In 2001, Brady averaged just under 200 passing yards per start (6.9 yards per attempt), compared to this year's 277.7 (7.9 per attempt).
For much of this season the Patriots have struggled to get a consistent running game going. But with Brady at the helm, that has not been the problem it normally would be.
The defensive philosophy of making a team one-dimensional is worthless if you can't stop that one dimension.
"Overall we're just executing at a little higher level than we have in the past in the passing game," Belichick said. "When you're calling plays, if you are calling plays, you have a tendency to go to the ones that are producing more."
Brady's current passer rating of 93.3 is better than his career-high mark of 92.6 put up last season. He answered a question about being better with a resounding yes. But, as he almost always does, he didn't say he was better, he said the offensive unit is better.

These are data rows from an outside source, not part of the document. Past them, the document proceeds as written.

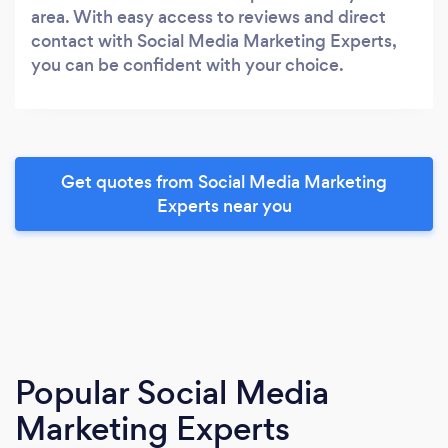
area. With easy access to reviews and direct
contact with Social Media Marketing Experts,
you can be confident with your choice.
Get quotes from Social Media Marketing
Experts near you
Popular Social Media
Marketing Experts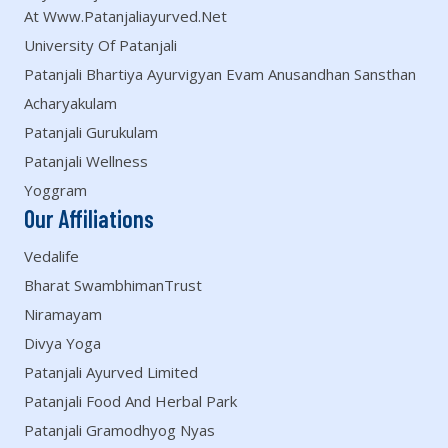
At Www.patanjaliayurved.net
University Of Patanjali
Patanjali Bhartiya Ayurvigyan Evam Anusandhan Sansthan
Acharyakulam
Patanjali Gurukulam
Patanjali Wellness
Yoggram
Our Affiliations
Vedalife
Bharat SwambhimanTrust
Niramayam
Divya Yoga
Patanjali Ayurved Limited
Patanjali Food And Herbal Park
Patanjali Gramodhyog Nyas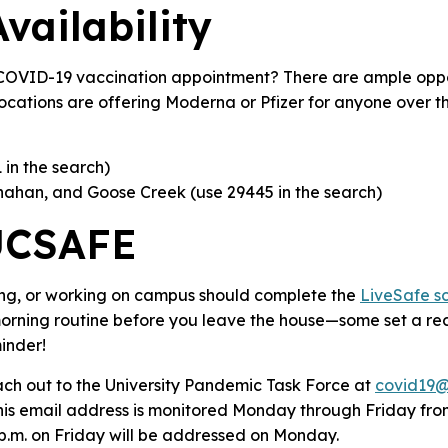
vailability
COVID-19 vaccination appointment? There are ample oppor
locations are offering Moderna or Pfizer for anyone over th
 in the search)
nahan, and Goose Creek (use 29445 in the search)
UCSAFE
ing, or working on campus should complete the
LiveSafe s
 morning routine before you leave the house—some set a r
inder!
h out to the University Pandemic Task Force at
covid19@
This email address is monitored Monday through Friday from
 p.m. on Friday will be addressed on Monday.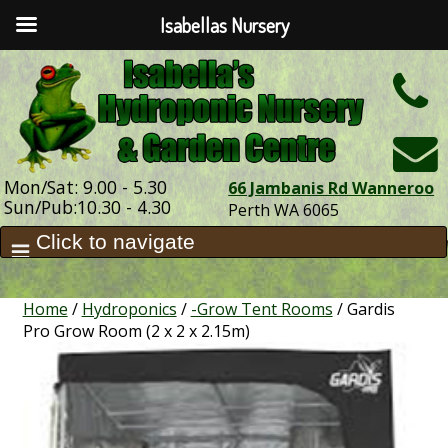
Isabellas Nursery
h
Mon/Sat: 9.00 - 5.30
66 Jambanis Rd Wanneroo
Sun/Pub:10.30 - 4.30
Perth WA 6065
Home
/
Hydroponics
/
-Grow Tent Rooms
/ Gardis
Pro Grow Room (2 x 2 x 2.15m)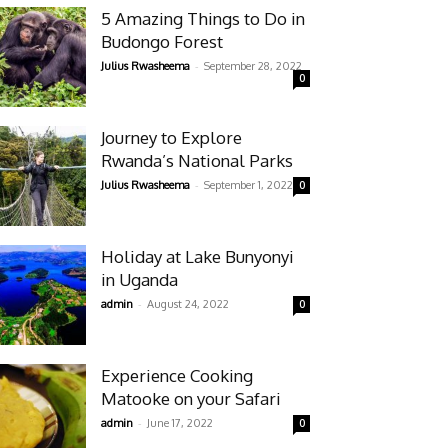
5 Amazing Things to Do in
Budongo Forest
-
Julius Rwasheema
September 28, 2022
0
Journey to Explore
Rwanda’s National Parks
-
Julius Rwasheema
September 1, 2022
0
Holiday at Lake Bunyonyi
in Uganda
-
admin
August 24, 2022
0
Experience Cooking
Matooke on your Safari
-
admin
June 17, 2022
0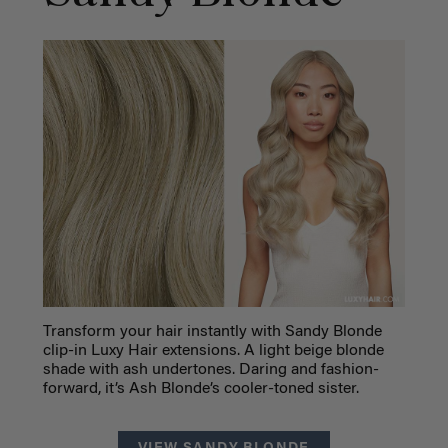
Transform your hair instantly with Sandy Blonde
clip-in Luxy Hair extensions. A light beige blonde
shade with ash undertones. Daring and fashion-
forward, it’s Ash Blonde’s cooler-toned sister.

"I think for a quarterback, what really is the difference is being able to go out there with the same group of guys every week," Brady said. "We're better because we've had that consistency. Deion and Givens and Troy [Brown], they've been here for a few years working with me. When you've been under fire together, that starts to show.
"That's probably why we're having our best year."
It doesn't hurt that the man in charge of making it all go continues to get better. Even if teammates hardly notice.
"He's thrown for more yards this year than he ever has? I didn't know that," tight end Daniel Graham said.
Fellow tight end Christian Fauria said Brady deserves to be toasted.
"Wow, he's so smooth, you just didn't even notice [the yards]; smooth, like a good drink," Fauria said.
A fine wine, perhaps, that gets better with time.
"That's Tom, working harder, getting better," fullback Patrick Pass said.
But is there better to come?
"His feet are a lot better than when he was younger, and I see much improvement on some of the throws too, but in my perfectionist observation -- and his as well -- there's still things that he can do better," Martinez said. "I won't divulge those things, but I assure you he knows what they are and will improve on them.
"That's what he does. He just keeps getting better."